L'ansia di eternità di molti governanti latinoamericani, dunque, non dipende dalla loro collocazione sull’asse destra-sinistra. Riguarda, bensì, la concezione dello Stato e affonda le proprie origini in una certa forma di 'caudillismo'. Per cui il leader - in virtù del proprio rapporto con il popolo-massa - è al di sopra delle istituzioni. Il risultato è un circolo vizioso, per cui il capo forte è prodotto di un’architettura democratica fragile. Al contempo, però, egli, ne è anche causa: il suo agire determina un ulteriore indebolimento della struttura, rendendo sempre più indispensabile la sua presenza. Sulla dicotomia tra politica-potere e politica-servizio, la Pontificia Commissione per l’America Latina (Cal) e dal Conferenza episcopale latinoamericano (Celam) hanno di recente voluto hanno richiamare l’attenzione dei politici cristiani, invitandoli a mettere al primo posto il bene comune.

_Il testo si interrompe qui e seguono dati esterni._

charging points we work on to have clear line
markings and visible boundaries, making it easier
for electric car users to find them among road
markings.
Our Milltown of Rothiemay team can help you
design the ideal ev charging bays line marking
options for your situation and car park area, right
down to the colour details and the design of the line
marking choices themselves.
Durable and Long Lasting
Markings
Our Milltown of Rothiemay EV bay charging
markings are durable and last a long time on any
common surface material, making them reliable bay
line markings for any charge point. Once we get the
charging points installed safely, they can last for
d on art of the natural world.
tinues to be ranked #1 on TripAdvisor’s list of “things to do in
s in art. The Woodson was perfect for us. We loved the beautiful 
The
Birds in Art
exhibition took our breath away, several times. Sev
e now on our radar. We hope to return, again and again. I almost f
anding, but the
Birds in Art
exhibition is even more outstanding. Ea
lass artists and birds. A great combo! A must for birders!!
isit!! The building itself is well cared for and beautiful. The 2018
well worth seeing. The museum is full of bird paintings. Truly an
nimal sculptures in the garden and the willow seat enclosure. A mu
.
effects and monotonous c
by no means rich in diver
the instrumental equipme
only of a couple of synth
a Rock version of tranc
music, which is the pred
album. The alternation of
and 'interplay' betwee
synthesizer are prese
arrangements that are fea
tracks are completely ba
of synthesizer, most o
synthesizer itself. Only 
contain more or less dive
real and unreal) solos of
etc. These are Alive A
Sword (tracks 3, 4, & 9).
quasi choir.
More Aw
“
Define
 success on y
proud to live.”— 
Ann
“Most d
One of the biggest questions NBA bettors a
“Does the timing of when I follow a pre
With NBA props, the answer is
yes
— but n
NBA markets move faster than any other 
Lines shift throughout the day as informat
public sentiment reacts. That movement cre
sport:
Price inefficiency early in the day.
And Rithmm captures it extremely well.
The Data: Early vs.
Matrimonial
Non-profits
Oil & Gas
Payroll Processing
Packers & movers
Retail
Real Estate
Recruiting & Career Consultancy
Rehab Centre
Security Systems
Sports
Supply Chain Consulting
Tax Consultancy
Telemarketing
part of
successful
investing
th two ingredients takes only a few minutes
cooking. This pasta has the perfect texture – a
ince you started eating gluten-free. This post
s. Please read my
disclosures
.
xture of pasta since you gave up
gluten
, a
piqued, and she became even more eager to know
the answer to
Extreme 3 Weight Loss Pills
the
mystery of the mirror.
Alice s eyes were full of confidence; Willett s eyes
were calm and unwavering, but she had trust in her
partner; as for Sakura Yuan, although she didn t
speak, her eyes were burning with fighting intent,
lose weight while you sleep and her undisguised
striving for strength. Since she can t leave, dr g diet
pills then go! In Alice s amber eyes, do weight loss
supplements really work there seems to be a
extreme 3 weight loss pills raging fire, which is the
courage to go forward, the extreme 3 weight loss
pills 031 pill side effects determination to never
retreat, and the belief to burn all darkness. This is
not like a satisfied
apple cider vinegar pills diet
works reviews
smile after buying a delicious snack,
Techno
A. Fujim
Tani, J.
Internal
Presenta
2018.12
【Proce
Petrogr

Nel frattempo, si notano dei timidi segnali di cambiamento proprio dove meno ce lo si aspetterebbe. Due Paesi che avevano scelto la via dei 'mandati senza limiti' sembrano pronti al passo indietro. Il 30 novembre, il presidente ecuadoriano Lenín Moreno, delfino di Rafael Correa, ha deciso di indire un referendum contro la possibilità di rielezione a oltranza. Una scelta che ha mandato su tutte le furie Correa. Quest’ultimo, con una mossa strategica, aveva scelto di non ricandidarsi subito al termine del secondo mandato. Ma di concedere al Paese una pausa – riempita dal 'fidato' Moreno – prima di tornare in sella. Ora, forse, non potrà più farlo. Il caso più significativo, però, è quello della Cuba castrista. Il 'padre della Revolución' Fidel è rimasto al vertice per 49 anni consecutivi, guadagnandosi il primato continentale. Ora, però, il fratello e successore – che lo ha sostituito dal 2006 – Raúl Castro, è pronto a uscire di scena. Lo ha sancito ufficialmente, nell’aprile 2016, di fronte agli oltre mille delegati all’VIII Congresso del Partito comunista cubano (Pcc). E finora non ha cambiato idea, tranne un prolungamento dell’incarico di due mesi per gestire gli sconquassi generati dall’uragano Irma. Il 19 aprile prossimo, dunque, Raúl cederà le redini dello Stato a un successore. Certo, questo sarà designato dal Bureau politico del Pcc, di cui Castro deterrà la guida fino al 2021. E, con tutta probabilità, sarà l’attuale vice Miguel Diaz-Canel. Quest’ultimo, durante il primo anniversario della morte di Fidel Castro, il 25 novembre scorso, ha ripetuto i vecchi leit-motiv dell’ortodossia rivoluzionaria. Diaz-Canel è, però, un tecnocrate e soprattutto appartiene a una generazione, anche politica, successiva. Con tutte le incognite del caso, dunque, il ritiro di Raúl rappresenta un passo avanti nel difficile percorso della transizione. Donald Trump – e la sua politica volta a riportare la Guerra fredda ai Caraibi – permettendo.